One evening, as they sat in the dusk down by the creek, which ran through her bit of pasture land, Jud drew his mother's plain gold ring from his little finger and slipped it upon Justine's third. They were betrothed.

Never were such sweethearts as Jud and Justine. They were lovers, friends, comrades. Her sweet, serious face took a new life, new color at his approach, her dreamy eyes grew softer and more wistful, her low voice more musical. Her soul was his, her life belonged to him, her heart beat only for him. Jud's famished hopes of something beyond the farm found fresh encouragement in her simple, wondering praise. She was his critic, his unconscious mentor. Beneath her untrained eye he sketched as he never sketched before. Looking over his shoulder as he lay stretched upon the grass, she marveled at the skill with which his pencil transferred the world about them to the dearly bought drawing pads, and her enthusiastic little cries of delight were tributes that brought confidence to the heart of the artist.

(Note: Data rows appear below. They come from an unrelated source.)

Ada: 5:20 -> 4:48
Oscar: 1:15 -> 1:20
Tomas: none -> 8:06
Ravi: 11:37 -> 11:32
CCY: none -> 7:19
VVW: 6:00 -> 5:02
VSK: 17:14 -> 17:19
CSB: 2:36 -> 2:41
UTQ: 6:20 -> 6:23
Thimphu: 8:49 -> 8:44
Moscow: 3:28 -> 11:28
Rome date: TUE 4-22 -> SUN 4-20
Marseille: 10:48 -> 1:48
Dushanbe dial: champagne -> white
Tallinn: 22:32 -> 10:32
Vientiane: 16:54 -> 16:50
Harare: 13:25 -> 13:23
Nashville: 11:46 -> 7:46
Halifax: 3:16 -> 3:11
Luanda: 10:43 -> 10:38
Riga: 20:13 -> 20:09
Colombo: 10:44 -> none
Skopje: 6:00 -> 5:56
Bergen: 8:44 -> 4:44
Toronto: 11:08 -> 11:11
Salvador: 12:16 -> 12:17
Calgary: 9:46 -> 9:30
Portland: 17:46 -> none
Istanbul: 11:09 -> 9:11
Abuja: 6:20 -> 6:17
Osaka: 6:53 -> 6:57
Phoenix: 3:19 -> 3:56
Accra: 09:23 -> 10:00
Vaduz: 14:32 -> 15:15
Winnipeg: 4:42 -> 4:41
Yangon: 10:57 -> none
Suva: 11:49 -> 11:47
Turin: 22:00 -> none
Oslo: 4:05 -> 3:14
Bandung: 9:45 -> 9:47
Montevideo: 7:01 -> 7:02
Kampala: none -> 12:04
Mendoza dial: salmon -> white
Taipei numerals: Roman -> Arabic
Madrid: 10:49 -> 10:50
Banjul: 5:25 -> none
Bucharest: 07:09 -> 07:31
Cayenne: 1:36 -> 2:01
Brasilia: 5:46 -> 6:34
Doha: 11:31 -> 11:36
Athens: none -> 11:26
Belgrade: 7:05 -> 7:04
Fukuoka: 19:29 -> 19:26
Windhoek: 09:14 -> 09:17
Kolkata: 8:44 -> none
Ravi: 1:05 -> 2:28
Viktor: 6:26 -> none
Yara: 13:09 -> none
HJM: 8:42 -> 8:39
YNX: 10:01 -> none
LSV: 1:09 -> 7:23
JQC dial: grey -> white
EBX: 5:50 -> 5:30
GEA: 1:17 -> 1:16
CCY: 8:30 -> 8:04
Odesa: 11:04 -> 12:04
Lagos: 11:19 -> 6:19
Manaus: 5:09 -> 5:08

The girl had scores of admirers. Every boy, every man in the township longed to "make up" to her, but she gave no thought to them. Half a dozen widowers with children asked her to marry them. She and Jud laughed when Eversole Baker besought her to become mother to his nine children, including two daughters older than herself.

But there was one determined suitor, and she feared him with an uncanny dread that knew no rest until she was safely Jud's on the wedding night. That one was Eugene Crawley, drunkard and blasphemer.

Crawley was born in the dense timber land north of Glenville. His father had been a woodchopper, hunter, and fisherman. Hard stories came down to town about Sam Crawley. Of 'Gene, the boy, nothing against his honesty at least could be said. He was a vile wretch when drinking, little better when sober, but he was as honest as the sun.

He had gone to school with Jud and Justine when they were little "tads," and his rough affection for her began when they were mastering the "first reader." He and Jud had fought over her twice and each had been a victor. The girl despised him, from childhood, and he knew it. Still, he clung to the hope that he could take her away from his rival. He dogged her footsteps, frightened her with his mad protestations, and finally alarmed her by his threats. The day before the wedding he had met her as she left the schoolhouse and had sworn to kill Jud Sherrod. She did not tell Jud of this, nor did she tell him that she had pleaded with Crawley to spare her lover's life. Had she told Jud all this she would have been obliged to tell him how the brute had suddenly burst into tears and promised he would not harm Jud if he could help it.